Neandertaler waren Künstler und schnitzten Muster in Knochen
Forscher haben einen von einem Neandertaler verzierten Riesenhirschknochen in der Einhornhöhle im deutschen Harz entdeckt. Der Fund sei eine Sensation, denn er zeige, dass unser genetisch nächster Verwandter vor mehr als 50.000 Jahren schon erstaunliche kognitive Fähigkeiten hatte, teilte die Universität Göttingen am Montag mit.
Lange galt der Neandertaler als vergleichsweise primitiv - eine Meinung, die sich sukzessive ändert.
Zwar ist inzwischen bekannt, dass er Werkzeuge und Waffen herstellte, doch Schmuck, Höhlenmalereien oder kleine Figuren wurden bisher fast ausschließlich aus jüngerer Zeit entdeckt, als sich der aus Afrika kommende moderne Mensch (Homo sapiens) in Europa verbreitete.
Auf dem kompakten Zehenknochen ist ein Winkelmuster bestehend aus sechs Kerben eingeritzt. Man habe eine Seite zur Schauseite gemacht, sagte der Archäologe Thomas Terberger.
Fund dokumentiert kreative Schaffenskraft
Der Knochen lasse sich auch hinstellen, unten gebe es ein Muster aus vier weiteren kurzen Kerben. Das Objekt sei ein Hinweis darauf, dass schon der Neandertaler ein ästhetisches Empfinden hatte und wohl über Symbole kommunizierte. "Dies spricht für eine eigenständige Entwicklung der kreativen Schaffenskraft des Neandertalers", sagte Terberger.
Die neuen Erkenntnisse veröffentlichte das Forscherteam in der Fachzeitschrift Nature Ecology and Evolution.
"Es dürfte kein Zufall sein, dass der Neandertaler den Knochen eines eindrucksvollen Tieres mit riesigen Geweihschaufeln für seine Schnitzerei ausgewählt hat", sagte Antje Schwalb von der Technischen Universität Braunschweig, die an dem Projekt beteiligt ist. Das Geweih des Riesenhirsches hatte eine Spannweite von bis zu vier Metern.
In Frankreich wurden bisher wenige von Neandertalern geschaffene Anhänger und Klauen als Schmuckobjekte gefunden sowie einfache abstrakte Motive an Höhlenwänden in Spanien.

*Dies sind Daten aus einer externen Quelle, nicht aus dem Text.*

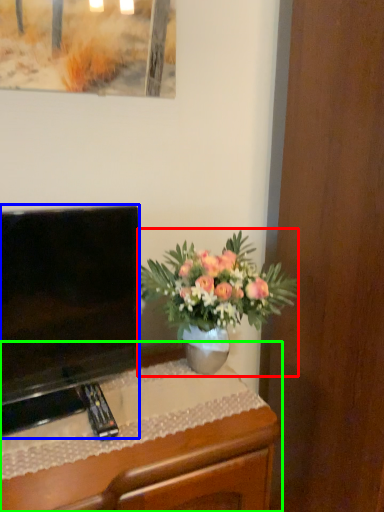 Question: Estimate the real-world distances between objects in this image. Which object is farther from houseplant (highlighted by a red box), television (highlighted by a blue box) or desk (highlighted by a green box)?

Choices:
 (A) television
 (B) desk

Answer: (B) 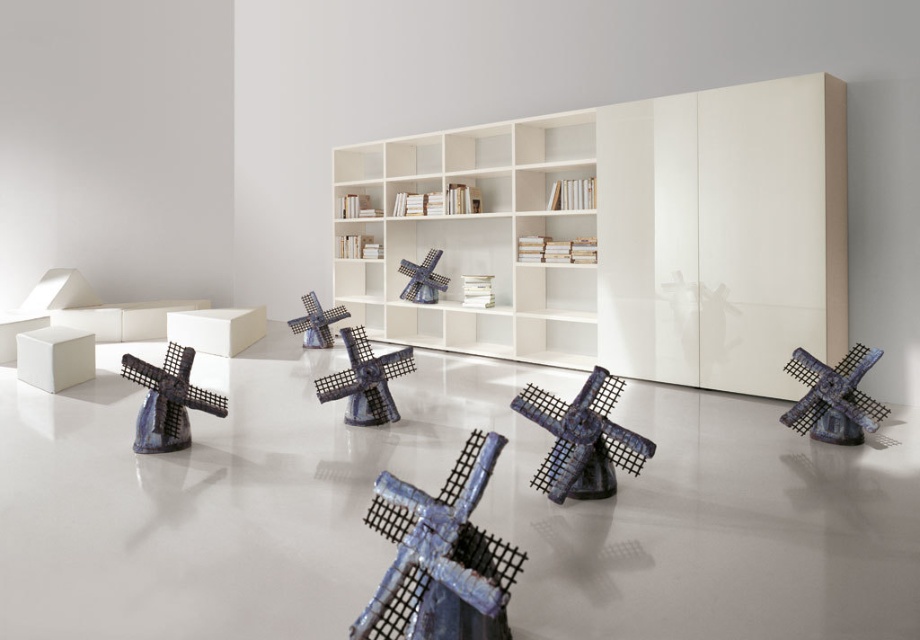 You are an interior designer assessing the placement of the shiny blue windmill at center and the blue ceramic windmill at center. Which one has a greater height?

Der neue Fund aus der Einhornhöhle sei eine der komplexesten bisher bekannten künstlerischen Ausdrucksformen von Neandertalern, schreibt die Londoner Forscherin Silvia Bello in einem Kommentar des Fachjournals.
Experiment: Knochen muss gekocht worden sein
Um einen Vergleich anzustellen, führte das Forscherteam Experimente mit Fußknochen heutiger Rinder durch. Dabei stellte sich heraus, dass der Knochen wohl zunächst gekocht werden musste, um das Muster anschließend mit Steingeräten in etwa 1,5 Stunden in die aufgeweichte Knochenoberfläche zu schnitzen.

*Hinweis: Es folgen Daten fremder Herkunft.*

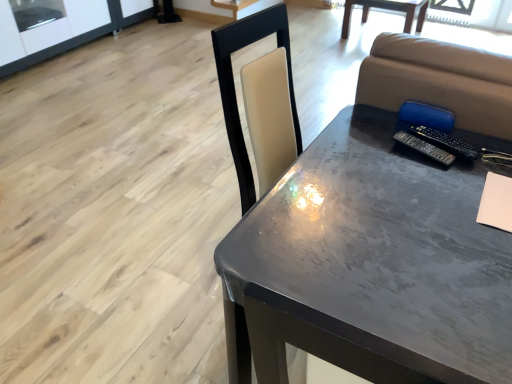 I want to click on blank space to the left of metallic gray table at center, arranged as the first table when viewed from the right, so click(x=325, y=38).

Der Zehenknochen mit dem Muster ist fast sechs Zentimeter lang, knapp vier breit und etwa drei Zentimeter dick. Er war 2020 unter Jagdbeuteresten im Eingangsbereich der Höhle gefunden worden. Das Leibniz-Labor für Altersbestimmung und Isotopenforschung an der Universität Kiel bestimmte für den verzierten Knochen mit der Radiokarbonmethode ein Alter von über 51.000 Jahren.
Es ist somit viel älter als die rund 40.000 Jahre alten Neandertaler-Schmuckobjekte aus Frankreich, bei denen diskutiert wird, ob es sich nicht nur um Nachahmungen von Kunst des modernen Menschen handelt, der zu diesem Zeitpunkt bereits in Europa angekommen war.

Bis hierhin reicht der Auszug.